Records supplied Start Marker
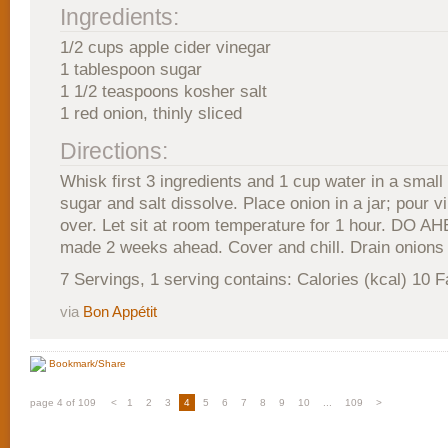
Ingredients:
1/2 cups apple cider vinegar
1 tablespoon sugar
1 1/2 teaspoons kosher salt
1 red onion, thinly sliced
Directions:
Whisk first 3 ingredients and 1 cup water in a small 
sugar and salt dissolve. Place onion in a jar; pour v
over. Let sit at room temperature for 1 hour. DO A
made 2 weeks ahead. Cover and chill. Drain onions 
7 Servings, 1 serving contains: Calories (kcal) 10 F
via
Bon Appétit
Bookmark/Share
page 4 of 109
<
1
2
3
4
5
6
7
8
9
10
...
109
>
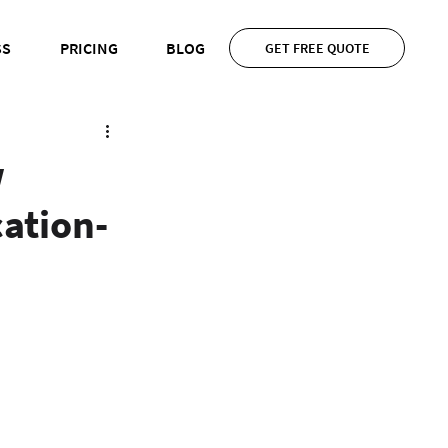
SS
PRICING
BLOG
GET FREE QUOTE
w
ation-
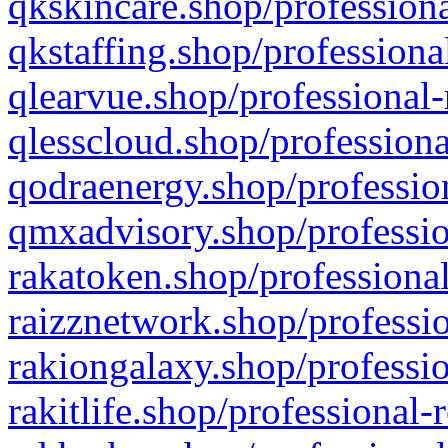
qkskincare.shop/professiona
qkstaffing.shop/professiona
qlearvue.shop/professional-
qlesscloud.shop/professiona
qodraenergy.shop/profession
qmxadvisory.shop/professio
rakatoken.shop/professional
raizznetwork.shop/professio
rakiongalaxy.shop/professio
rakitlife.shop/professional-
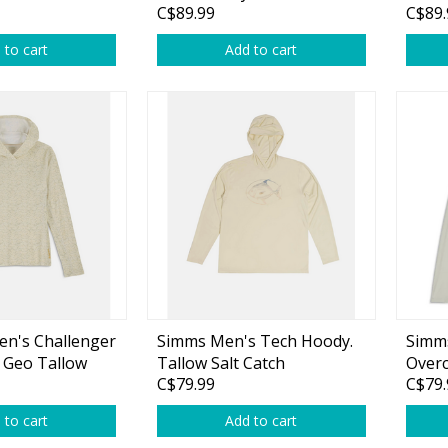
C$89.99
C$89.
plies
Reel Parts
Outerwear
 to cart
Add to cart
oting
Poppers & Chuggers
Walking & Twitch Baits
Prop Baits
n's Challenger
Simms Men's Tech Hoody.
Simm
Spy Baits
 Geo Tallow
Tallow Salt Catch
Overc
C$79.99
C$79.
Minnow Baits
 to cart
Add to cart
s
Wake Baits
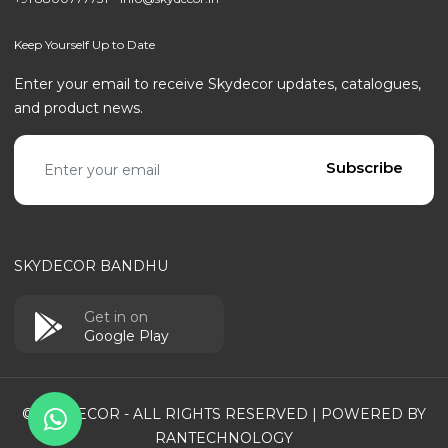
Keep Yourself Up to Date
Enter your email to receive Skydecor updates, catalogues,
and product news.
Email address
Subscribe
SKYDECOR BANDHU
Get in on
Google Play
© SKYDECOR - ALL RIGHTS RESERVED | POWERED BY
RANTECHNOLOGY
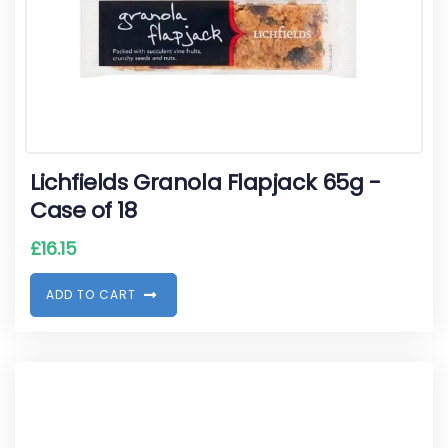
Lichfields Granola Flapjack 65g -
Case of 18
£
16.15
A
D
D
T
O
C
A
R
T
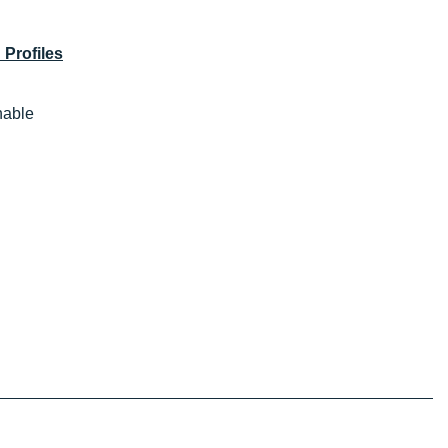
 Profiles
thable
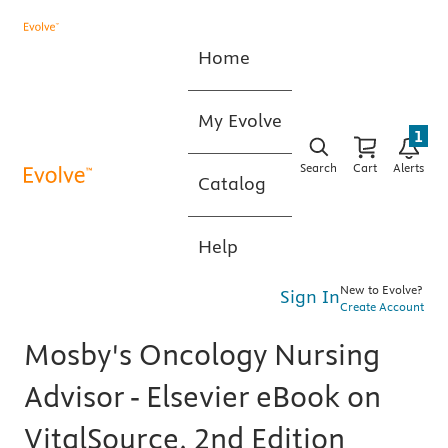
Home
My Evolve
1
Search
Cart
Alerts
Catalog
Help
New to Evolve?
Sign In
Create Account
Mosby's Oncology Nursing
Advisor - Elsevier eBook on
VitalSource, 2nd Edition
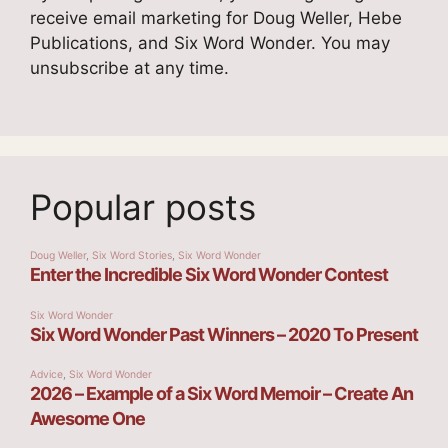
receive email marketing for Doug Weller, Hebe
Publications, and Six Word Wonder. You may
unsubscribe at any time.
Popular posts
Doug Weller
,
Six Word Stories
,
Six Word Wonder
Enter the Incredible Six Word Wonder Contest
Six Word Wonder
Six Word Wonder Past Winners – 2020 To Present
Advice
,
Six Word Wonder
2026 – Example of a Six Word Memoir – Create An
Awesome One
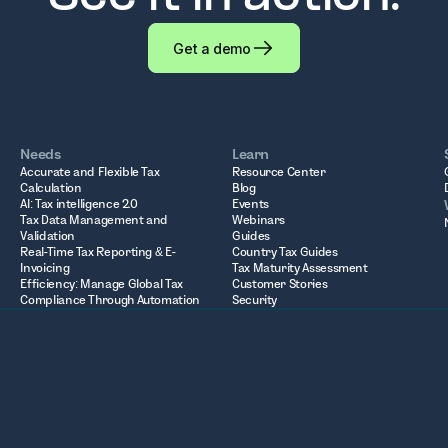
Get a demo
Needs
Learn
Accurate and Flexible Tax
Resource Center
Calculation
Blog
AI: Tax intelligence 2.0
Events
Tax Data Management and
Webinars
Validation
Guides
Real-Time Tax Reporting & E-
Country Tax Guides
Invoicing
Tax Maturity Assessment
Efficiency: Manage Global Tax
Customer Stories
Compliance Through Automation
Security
Records supplied End Marker
Records supplied Start Marker
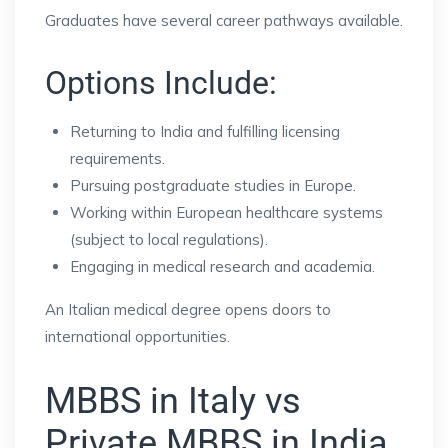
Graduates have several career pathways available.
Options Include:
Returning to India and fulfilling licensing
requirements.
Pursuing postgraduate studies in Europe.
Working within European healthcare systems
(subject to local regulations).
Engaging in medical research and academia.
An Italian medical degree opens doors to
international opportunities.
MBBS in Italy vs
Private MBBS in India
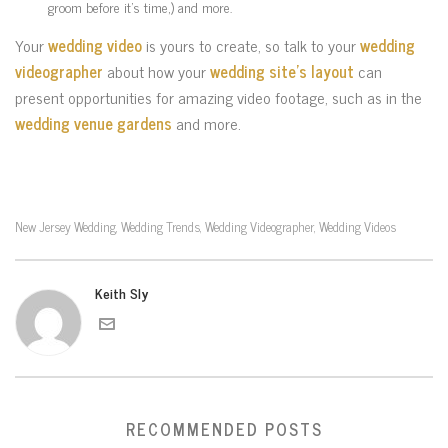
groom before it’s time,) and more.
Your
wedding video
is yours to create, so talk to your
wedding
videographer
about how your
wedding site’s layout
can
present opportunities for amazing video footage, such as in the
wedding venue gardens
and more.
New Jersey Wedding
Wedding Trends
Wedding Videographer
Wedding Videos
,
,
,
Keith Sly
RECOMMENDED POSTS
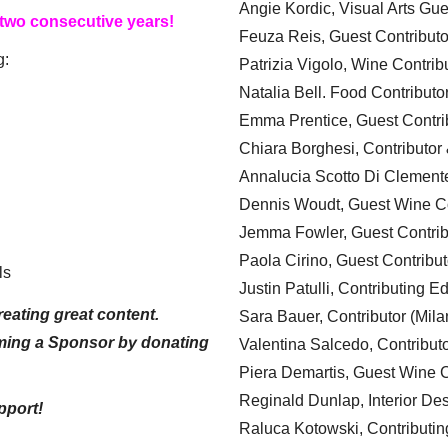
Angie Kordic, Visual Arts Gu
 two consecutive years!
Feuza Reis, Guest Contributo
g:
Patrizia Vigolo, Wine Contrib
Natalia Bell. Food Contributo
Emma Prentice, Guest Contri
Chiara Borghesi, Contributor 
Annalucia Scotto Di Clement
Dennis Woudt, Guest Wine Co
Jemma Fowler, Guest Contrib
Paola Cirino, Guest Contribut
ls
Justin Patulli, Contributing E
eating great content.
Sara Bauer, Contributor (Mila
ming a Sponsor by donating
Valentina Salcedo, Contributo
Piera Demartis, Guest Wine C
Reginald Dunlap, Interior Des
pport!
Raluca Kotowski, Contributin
Records supplied End Marker
= Your assignment =
All lines of the material that contain the string "Baits" are to be copied.

= Result =
Walking & Twitch Baits
Prop Baits
Spy Baits
Minnow Baits
Wake Baits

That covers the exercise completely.